И он сунул Дэвиду видеокассету.
6
В углу пожуживал вентилятор, мягкий свет искусно встроенных ламп рассеянно падал откуда-то сверху и не давал теней, когда Отус передвигался по номеру отеля.
Он включил видеомагнитофон, удобно обосновал свое тело в кресле и собрался смотреть то, что ему подсунул Бернар.
Сначала шли какие-то мелькания и музыка, потом возникла река, которую на плоту переплывали какие люди. Рядом с плотом – в уздечках – плыли кони.
– Когда враги подумали, – прорезался голос, – что храбрецы плывут, чтобы сдаться, те, небезразличные к идее не только быть спасенными, но и победить, явили тот позитивный характер, которой свойственен настоящим янки.
Оутс утопил кнопку ускорителя, и река, всадники, горы и все прочее принялось скакать и галопировать на экране, пока не окончилось чьим-то длинным трепом.
Дэвид остановил осатанелый бег на говорившем. Им оказался карлик, только выряженный в другой костюм.
– Вы видели, как люди только что пережили упадок разума. Потому раздраженное отношение друг к другу. Казалось, их подстерегает трагическая неудача. Но вскорости, к счастью для них, они поняли, что страх носит декларативный характер. Он существует как данность, и не более того. Потому ему надо противостоять. Вы видели, как они это сделали. И враги, которые не верили, что творят великое историческое дело, предвкушали, что через минуту-другую превратят этих наивных в груду окровавленных тел. Победители пленных хотят видеть только в качестве рабов. Но реальность не вписалась в ту канву, которая существовала до этого часа. И хитрость – принесла победу.
Оутс опять нажал кнопку ускорителя.
И вот на экране как естественная привязка к предыдущему сюжету возникла обыкновенная, хотя и обрамленная в квадрат ринга драка.

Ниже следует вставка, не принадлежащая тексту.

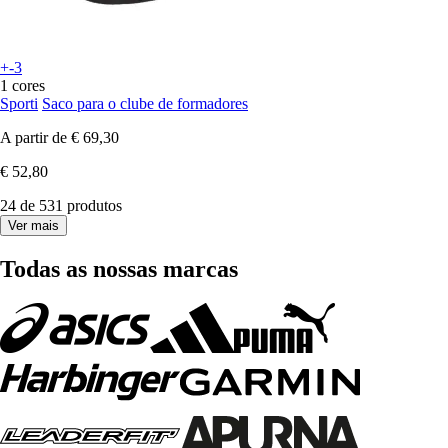
+-3
1 cores
Sporti
Saco para o clube de formadores
A partir de
€ 69,30
€ 52,80
24 de 531 produtos
Ver mais
Todas as nossas marcas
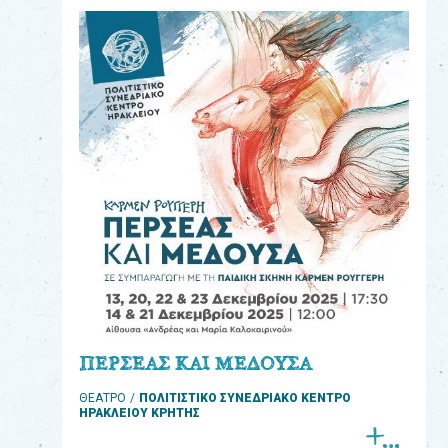
eshop
0
Βιβλία
Εκπαιδευτικά
Παιχνίδια
Παρακολούθηση
παραγγελίας
Έχετε
κωδικό
για
ΠΕΡΣΕΑΣ ΚΑΙ ΜΕΔΟΥΣΑ
download
ΘΕΑΤΡΟ
ΠΟΛΙΤΙΣΤΙΚΟ ΣΥΝΕΔΡΙΑΚΟ ΚΕΝΤΡΟ
μουσικής;
ΗΡΑΚΛΕΙΟΥ ΚΡΗΤΗΣ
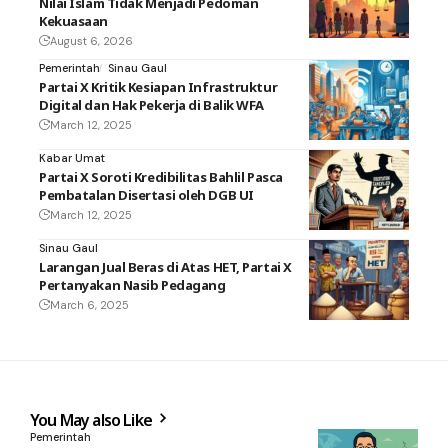
Nilai Islam Tidak Menjadi Pedoman
Kekuasaan
August 6, 2026
Pemerintah
Sinau Gaul
Partai X Kritik Kesiapan Infrastruktur
Digital dan Hak Pekerja di Balik WFA
March 12, 2025
Kabar Umat
Partai X Soroti Kredibilitas Bahlil Pasca
Pembatalan Disertasi oleh DGB UI
March 12, 2025
Sinau Gaul
Larangan Jual Beras di Atas HET, Partai X
Pertanyakan Nasib Pedagang
March 6, 2025
You May also Like
Pemerintah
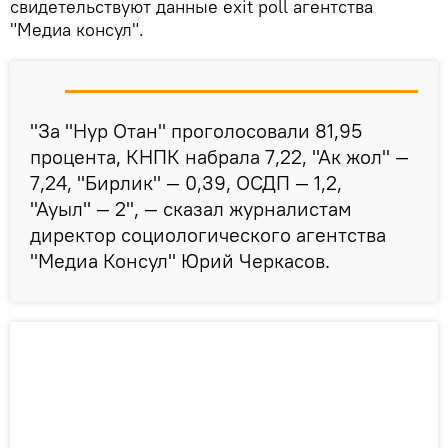
свидетельствуют данные exit poll агентства
"Медиа консул".
"За "Нур Отан" проголосовали 81,95
процента, КНПК набрала 7,22, "Ак жол" —
7,24, "Бирлик" — 0,39, ОСДП — 1,2,
"Ауыл" — 2", — сказал журналистам
директор социологического агентства
"Медиа Консул" Юрий Черкасов.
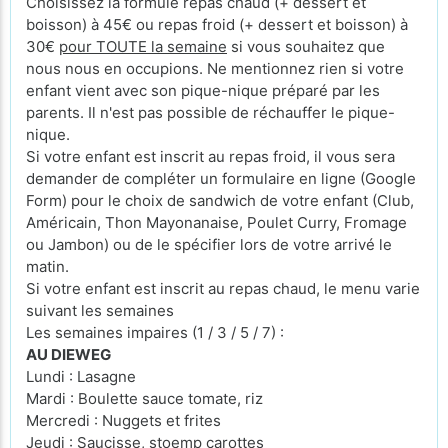
Choisissez la formule repas chaud (+ dessert et
boisson) à 45€ ou repas froid (+ dessert et boisson) à
30€
pour TOUTE la semaine
si vous souhaitez que
nous nous en occupions. Ne mentionnez rien si votre
enfant vient avec son pique-nique préparé par les
parents. Il n'est pas possible de réchauffer le pique-
nique.
Si votre enfant est inscrit au repas froid, il vous sera
demander de compléter un formulaire en ligne (Google
Form) pour le choix de sandwich de votre enfant (Club,
Américain, Thon Mayonanaise, Poulet Curry, Fromage
ou Jambon) ou de le spécifier lors de votre arrivé le
matin.
Si votre enfant est inscrit au repas chaud, le menu varie
suivant les semaines
Les semaines impaires (1 / 3 / 5 / 7) :
AU DIEWEG
Lundi : Lasagne
Mardi : Boulette sauce tomate, riz
Mercredi : Nuggets et frites
Jeudi : Saucisse, stoemp carottes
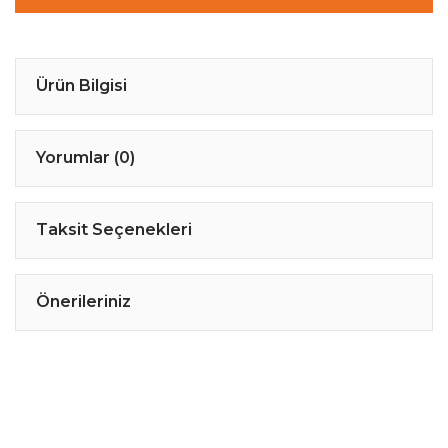
Ürün Bilgisi
Yorumlar (0)
Taksit Seçenekleri
Önerileriniz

За кадром голос был гнусав и неразборчив.
Потому из всего, что было сказано, Дэвид понял, что дерутся между собой русский и американец.
Русский собранно и сосредоточенно шел вперед, а американец играючи уходил от его поползновений, явно клоуничал на ринге и, естественно, вызывал смех.

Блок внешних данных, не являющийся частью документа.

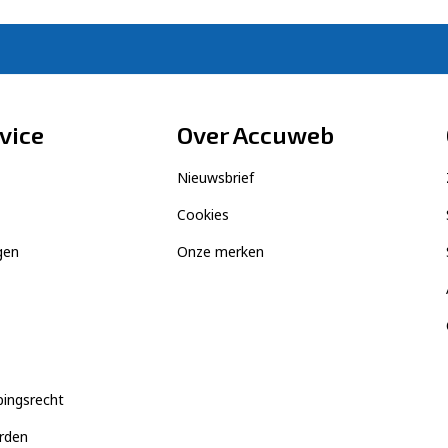
vice
Over Accuweb
Nieuwsbrief
Cookies
gen
Onze merken
pingsrecht
rden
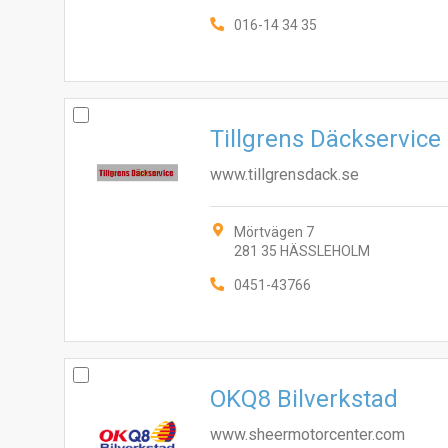
016-14 34 35
Tillgrens Däckservice
www.tillgrensdack.se
Mörtvägen 7
281 35 HÄSSLEHOLM
0451-43766
OKQ8 Bilverkstad
www.sheermotorcenter.com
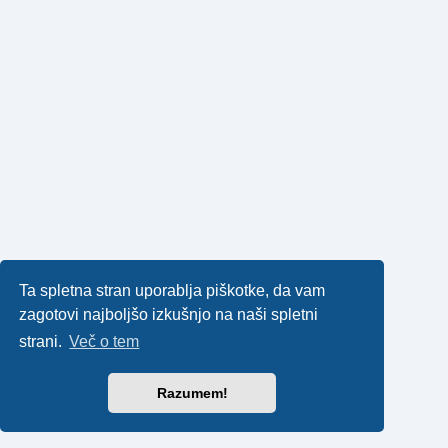
Ta spletna stran uporablja piškotke, da vam
zagotovi najboljšo izkušnjo na naši spletni
strani.
Več o tem
Razumem!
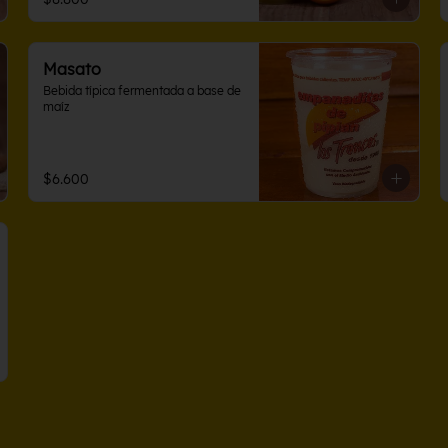
Masato
Bebida típica fermentada a base de 
maíz
$6.600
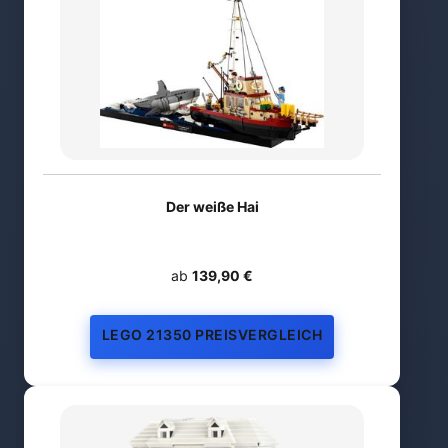
Der weiße Hai
ab
139,90 €
LEGO 21350 PREISVERGLEICH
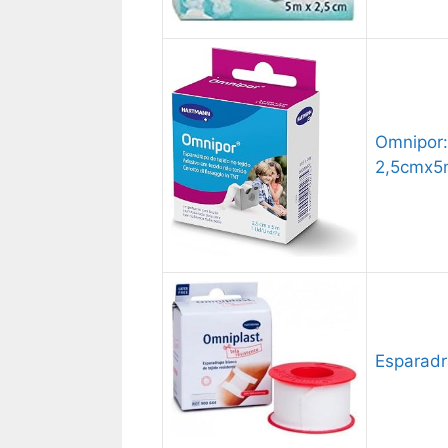
Omnipor:
2,5cmx5m
Esparadr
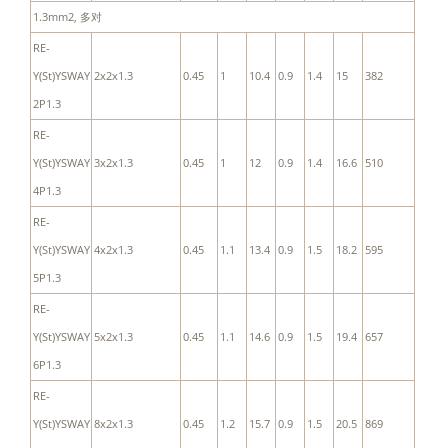
1.3mm2, 多对
RE-
Y(St)YSWAY
2x2x1.3
0.45
1
10.4
0.9
1.4
15
382
2P1.3
RE-
Y(St)YSWAY
3x2x1.3
0.45
1
12
0.9
1.4
16.6
510
4P1.3
RE-
Y(St)YSWAY
4x2x1.3
0.45
1.1
13.4
0.9
1.5
18.2
595
5P1.3
RE-
Y(St)YSWAY
5x2x1.3
0.45
1.1
14.6
0.9
1.5
19.4
657
6P1.3
RE-
Y(St)YSWAY
8x2x1.3
0.45
1.2
15.7
0.9
1.5
20.5
869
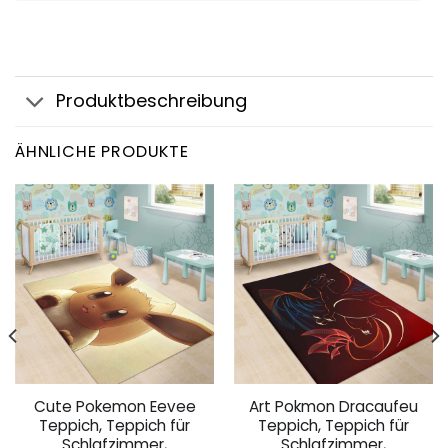
Produktbeschreibung
ÄHNLICHE PRODUKTE
Cute Pokemon Eevee
Art Pokmon Dracaufeu
Teppich, Teppich für
Teppich, Teppich für
Schlafzimmer,
Schlafzimmer,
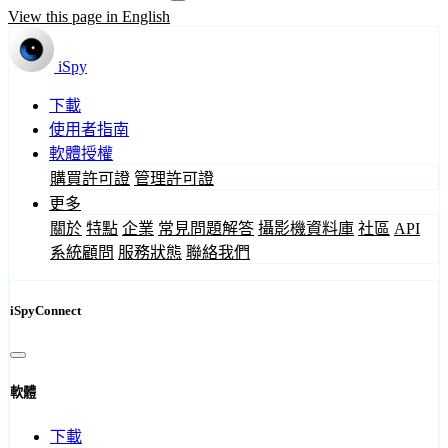
View this page in English
iSpy
下載
使用者指南
軟體授權
購買許可證
管理許可證
更多
關於
特點
企業
常見問題解答
攝影機資料庫
社區
API
系統顧問
服務狀態
聯絡我們
iSpyConnect
軟體
下載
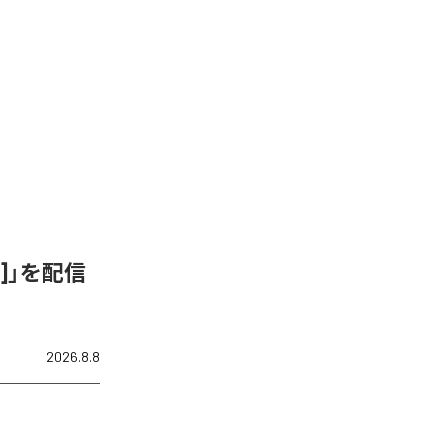
ix]」を配信
2026.8.8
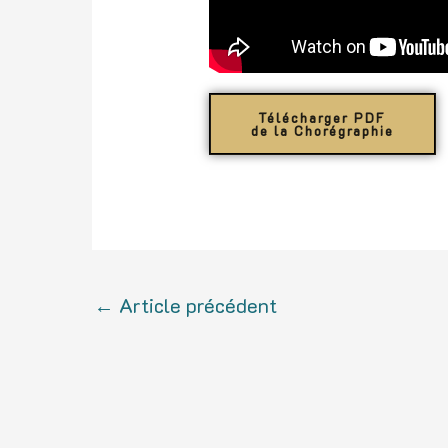
Télécharger PDF
de la Chorégraphie
←
Article précédent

Но Оутс в молодости занимался боксом и видел, как американец на глазах теряет мобильность и с познанием ударов противника никнет и, что называется, падает ему на руки.
Но рефери, как взведенный, одаряет русского замечаниями, явно надеясь выжулить предупреждение.

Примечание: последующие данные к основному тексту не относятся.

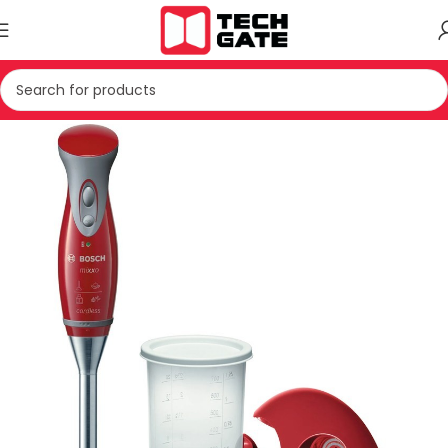
JE TE VOGLA SHTEPIAKE
PAJISJE TE KUZHINES
BLENDER DORE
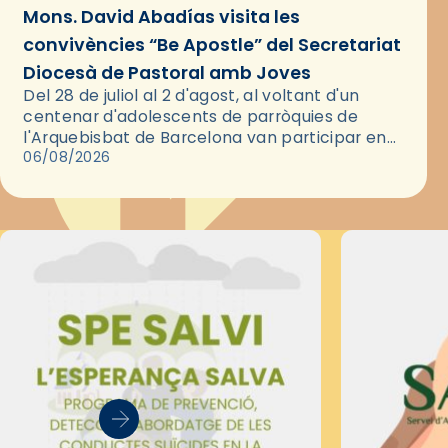
Mons. David Abadías visita les
convivències “Be Apostle” del Secretariat
Diocesà de Pastoral amb Joves
Del 28 de juliol al 2 d'agost, al voltant d'un
centenar d'adolescents de parròquies de
l'Arquebisbat de Barcelona van participar en
les convivències Be Apostle, organitzades pel
06/08/2026
Secretariat Diocesà de Pastoral amb…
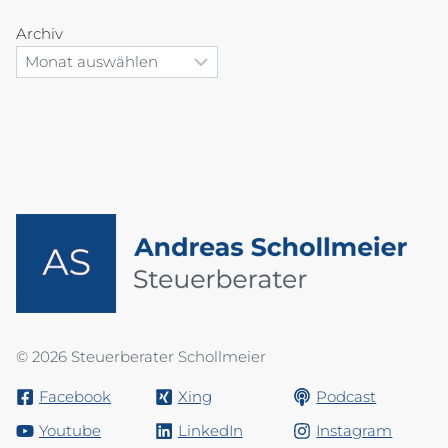
Archiv
© 2026 Steuerberater Schollmeier
Facebook
Xing
Podcast
Youtube
LinkedIn
Instagram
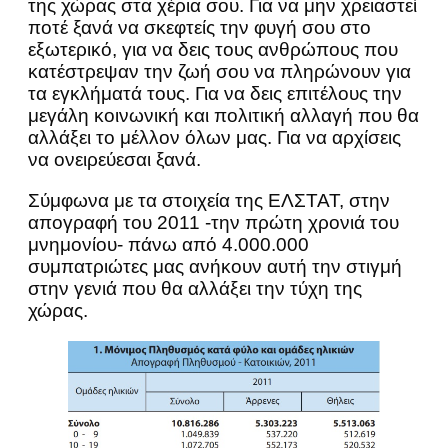
της χώρας στα χέρια σου. Για να μην χρειαστεί
ποτέ ξανά να σκεφτείς την φυγή σου στο
εξωτερικό, για να δεις τους ανθρώπους που
κατέστρεψαν την ζωή σου να πληρώνουν για
τα εγκλήματά τους. Για να δεις επιτέλους την
μεγάλη κοινωνική και πολιτική αλλαγή που θα
αλλάξει το μέλλον όλων μας. Για να αρχίσεις
να ονειρεύεσαι ξανά.
Σύμφωνα με τα στοιχεία της ΕΛΣΤΑΤ, στην
απογραφή του 2011 -την πρώτη χρονιά του
μνημονίου- πάνω από 4.000.000
συμπατριώτες μας ανήκουν αυτή την στιγμή
στην γενιά που θα αλλάξει την τύχη της
χώρας.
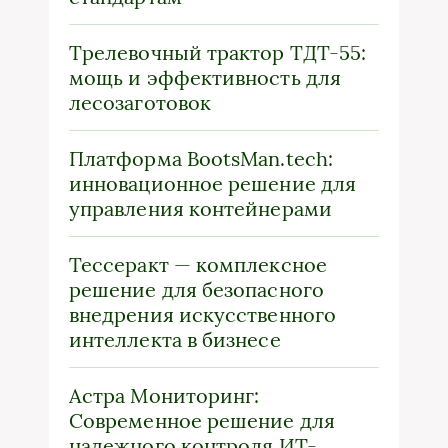
Трелевочный трактор ТДТ-55:
мощь и эффективность для
лесозаготовок
Платформа BootsMan.tech:
инновационное решение для
управления контейнерами
Тессеракт — комплексное
решение для безопасного
внедрения искусственного
интеллекта в бизнесе
Астра Мониторинг:
Современное решение для
надежного контроля ИТ-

Но вот кто-то взмахнул перед ним американским флагом, и бой разом приобрел иное качественное развитие. Русский стал уступать, пятиться к канатам, пропускать град неакцентированных ударов.
И тут прорезался другой, более четкий голос, который произнес:
– Заявляя о претензиях, надо знать, что они должны быть безусловно обоснованными. Русский этого не учел. Он думал, что привлекательный опыт в России сочиненных единоборств таит в себе долговременную опасность. Отнюдь! Наши ребята быстро раскусили все эти медвежьи хитрости. И вы видите, как Железный Майк разрушает русскую религию непобедимости.